More and more people are noticing that their financial lives need more attention than they are giving it. It is easy to get into a routine of using credit cards to get what is needed when things are on sale, and figuring that somehow things will work out by the time the bill comes due.
Interest rates on major purchases can fluctuate, and sometimes all the best intentions go out the window, at it is time to face the cruel reality that it is time to regroup and find a financial strategy that will serve you and your family before things get out of hand.
When it comes to turning over a new leaf, be it financial or something else, human beings love for their gestures to carry their share of something symbolic. We like to choose a day that means something, like a birthday or the first of the year. But in the end, these are all stall techniques that don't serve anyone. If you must have some symbolism, consider starting your revised financial planning on National Financial Awareness Day, which happens to land on August 14.
Finding Our Way to Financial Literacy
While a handful of people were taught how to properly manage their finances while they were growing up, others have little background outside the occasional round of Monopoly. Financial management has not traditionally been required learning. so many have just made up their own strategies as they go along. But there are dos and don'ts as well as best practices. Getting a grip on as many of these rules as possible can lead to improved financial outcomes, wherever you might be -- whether your next step is to pay your current bills consistently, develop a savings plan for a rainy day, or make a calculated upgrade in your family's standard of living.
Good Financial Planning Today Could Make or Break Your Financial Security Tomorrow
One of the most popular ways that people try to stay on top of their finances is by saving for their retirement. Many employers offer retirement plans that match at least a portion of contributions that can be withdrawn after the age of retirement. These accounts are there to supplement contributions made to Social Security accounts. While some manage to scape by on their Social Security checks alone, it tends to be a tight squeeze, and an unexpended expense or sudden health issue can lead to difficulties.

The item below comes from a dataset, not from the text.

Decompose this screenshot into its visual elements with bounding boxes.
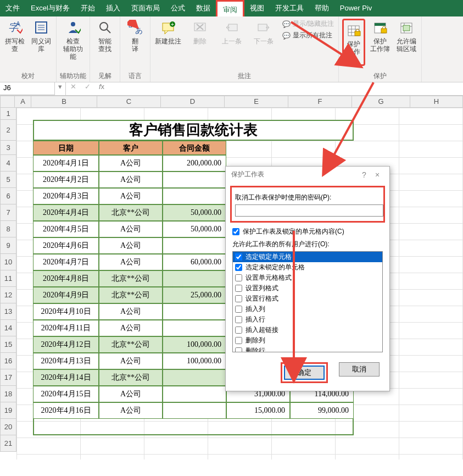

The other side is that the small amount available for Social Security may not be as secure and set in stone as many people think. The Covid-19 pandemic was a major curveball, and for some people, it could lead to smaller Social Security checks than originally anticipated. It's important to plan accordingly.
It's Never Too Soon To Prepare
Even the most financially diligent people sometimes find that the preparations they made for a certain future can fall short. It is not always possible to have the carefree endless vacation that good retirement preparation sometimes brings. It is important to have an awareness of what a "Plan B" might look like so you can limit culture shock and still get by on a lower-than-expected income. Some options to consider include:
- Delaying Social Security benefits to increase the amount of each check.
- Work on becoming debt-free before retirement. Paying for the past is no way to spend your future.
- Consider relocating to save money - Some cities like Lincoln or Omaha, Nebraska, Little Rock Arkansas, or Sioux Falls, SD have a lower cost of living and a good amount of jobs available. Relocating after retirement is an option as well in States such as Washington, Florida, Nevada, Alaska, and others that have little or no taxes on income or sales.
Wherever you are in terms of your finances, there is most likely room for improvement. You may not be able to pull out all the stops this year, but it is important to stop and re-evaluate from time to time to see where you can do better in order to secure the best future possible.